▸ **What is required**: Look through the entries for the string "that" and copy every line where it shows up.

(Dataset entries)
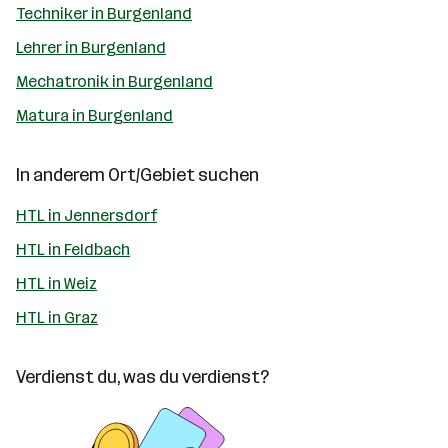
Techniker in Burgenland
Lehrer in Burgenland
Mechatronik in Burgenland
Matura in Burgenland
In anderem Ort/Gebiet suchen
HTL in Jennersdorf
HTL in Feldbach
HTL in Weiz
HTL in Graz
Verdienst du, was du verdienst?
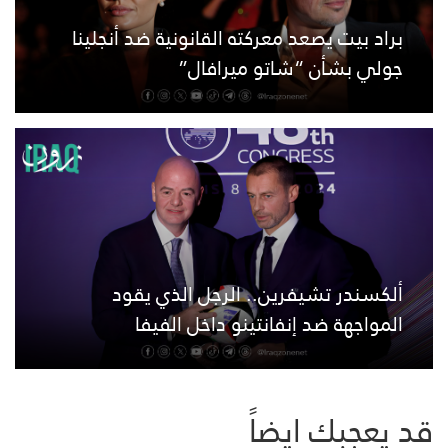
براد بيت يصعد معركته القانونية ضد أنجلينا
جولي بشأن “شاتو ميرافال”
ألكسندر تشيفرين.. الرجل الذي يقود
المواجهة ضد إنفانتينو داخل الفيفا
قد يعجبك ايضاً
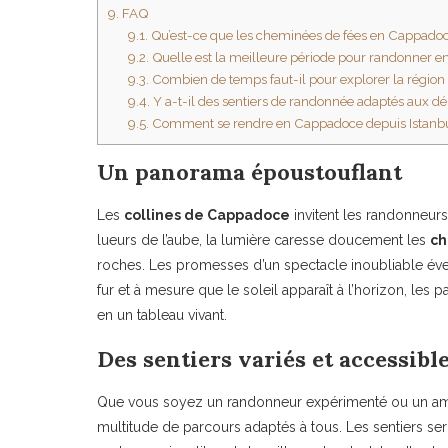
9.
FAQ
9.1.
Qu’est-ce que les cheminées de fées en Cappadoc
9.2.
Quelle est la meilleure période pour randonner 
9.3.
Combien de temps faut-il pour explorer la région 
9.4.
Y a-t-il des sentiers de randonnée adaptés aux dé
9.5.
Comment se rendre en Cappadoce depuis Istanbu
Un panorama époustouflant
Les
collines de Cappadoce
invitent les randonneurs
lueurs de l’aube, la lumière caresse doucement les
ch
roches. Les promesses d’un spectacle inoubliable éve
fur et à mesure que le soleil apparaît à l’horizon, le
en un tableau vivant.
Des sentiers variés et accessibl
Que vous soyez un randonneur expérimenté ou un ama
multitude de parcours adaptés à tous. Les sentiers se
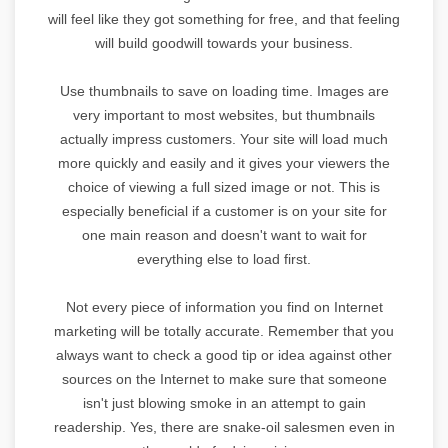
will feel like they got something for free, and that feeling
will build goodwill towards your business.
Use thumbnails to save on loading time. Images are
very important to most websites, but thumbnails
actually impress customers. Your site will load much
more quickly and easily and it gives your viewers the
choice of viewing a full sized image or not. This is
especially beneficial if a customer is on your site for
one main reason and doesn't want to wait for
everything else to load first.
Not every piece of information you find on Internet
marketing will be totally accurate. Remember that you
always want to check a good tip or idea against other
sources on the Internet to make sure that someone
isn't just blowing smoke in an attempt to gain
readership. Yes, there are snake-oil salesmen even in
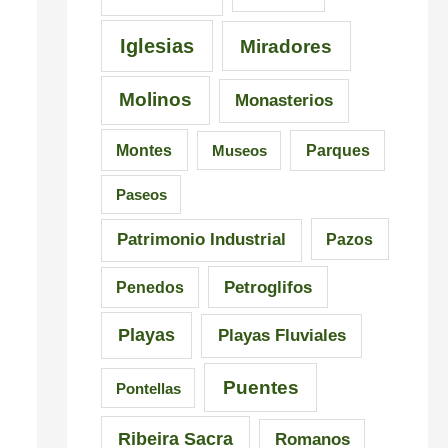
i
a
n
s
l
G
Iglesias
Miradores
i
i
a
Molinos
Monasterios
c
c
l
i
i
i
Montes
Museos
Parques
ó
a
c
Paseos
n
i
a
Patrimonio Industrial
Pazos
i
Petroglifos
Penedos
m
Playas
Playas Fluviales
p
r
Puentes
Pontellas
e
Ribeira Sacra
Romanos
s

▸ **Task result**:
will feel like they got something for free, and that feeling
marketing will be totally accurate. Remember that you
sources on the Internet to make sure that someone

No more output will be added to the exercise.